Don’t, however, think that a forest of windmills will soon be dotting the campus landscape. The college will continue to physically draw its power from “the grid,” the network of power lines connecting power plants to the users of the power they generate.
What will really change, Sustainability Coordinator Kelly Boulton said recently, is that Allegheny will switch its electricity supplier to Constellation Energy and begin purchasing energy credits equal to 100 percent of its power usage. At the current time, both electricity and energy credits equal to 15 percent of the college’s usage are being purchased from Penelec.
Either way, the same mix of electricity generated by a variety of sources will continue to provide power to the campus. Generally speaking, according to the U.S. Department of Energy, coal generates approximately half the electricity used in the nation, followed in descending order by nuclear, natural gas, hydropower, oil and renewables.
The grid doesn’t store energy, so the total number of watts being fed into the system at any given time equals the total number of watts available for use. Because of the variable nature of the wind supply, the amount of wind energy fed into the grid at any given time is limited to approximately 15 percent in order to maintain grid stability.
“When the electricity is generated by a coal-powered plant, which is the typical way, the electricity goes into the grid and then goes into our homes, where we use the energy,” Boulton explained. “When a wind turbine or solar panel generates the electricity, the electricity goes into the grid and into our homes the same way.”
There is, however, at least one significant difference between electricity generated from traditional and renewable sources: For every megawatt hour generated from a renewable source, a renewable energy credit is also generated. “It levels the playing field,” Boulton said of the renewable energy credit concept. “A lot of governmental subsidies go to coal and oil. In order to transition to renewable energy generation, there’s a premium that we pay.”
That premium, she continued, “allows us to support the renewable electricity, even though it’s not in our back yard. By allowing us to purchase RECs in the same quantity as our electrical consumption guarantees that the energy we use is being added to the power grid from a renewable energy facility — and therefore supports the further development of these facilities.”

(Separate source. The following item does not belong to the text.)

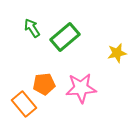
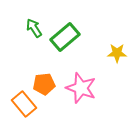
green arrow: moved 2 px right
yellow star: rotated 12 degrees clockwise
pink star: rotated 24 degrees clockwise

They’re paying a premium, Boulton said, “but because sustainability is important to us, it’s worth it to spend a little bit more to buy renewable electricity.” Once the current caps come off rates charged by Penelec at the beginning of the year, she added, the relatively lower rates they’ll be paying Constellation are expected to make the dollar amount of the premium insignificant.

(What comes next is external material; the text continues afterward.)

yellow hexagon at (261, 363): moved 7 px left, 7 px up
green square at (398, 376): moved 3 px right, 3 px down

The credits are known as Green-e certified, which means that it has been independently verified that the power has been generated in accordance with consumer-protection and environmental-integrity standards for carbon offsets sold in the voluntary market.

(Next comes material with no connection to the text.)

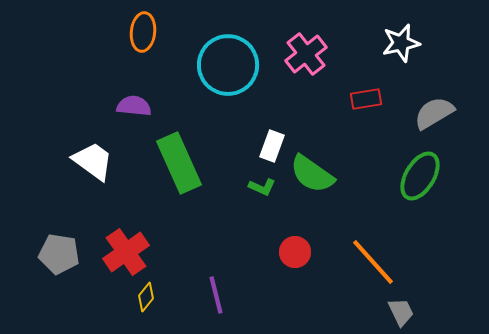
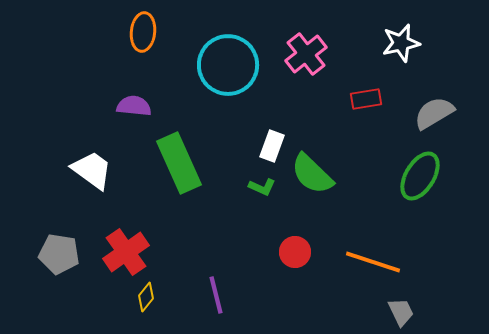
white trapezoid: moved 1 px left, 9 px down
green semicircle: rotated 9 degrees clockwise
orange line: rotated 30 degrees counterclockwise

“Our agreement to purchase Green-e certified wind energy for all of our power takes us halfway toward fulfilling the promise we made when we signed the President’s Climate Commitment in 2007,” said David McInally, Allegheny executive vice president and treasurer. “It represents a major step forward for Allegheny and supports our educational mission, operational efficiency and the college’s new 10-year strategic plan.”
In addition to the commitment to support wind energy, the college plans to institute a variety of energy-saving plans during 2011.
Inspired by the success of the winterization of Ford Chapel, which cut approximately 20 percent from the building’s fuel bill, plans call for the roof of Montgomery Gymnasium to be insulated.
Two solar panels are scheduled to be installed on Carr Hall, the future home of the Richard J. Cook Center for Environmental Science. Carlyn Johnson, a senior with a double major in physics and environmental science, has brokered a deal with UGI Performance Solutions to trade energy-audit work performed by environmental science students for the solar panel systems.
Lighting system upgrades are planned for the Campus Center and Pelletier Library.
A variety of building envelope improvements to the 454 House, Carnegie Hall and the Odd Fellows Building are expected to be completed.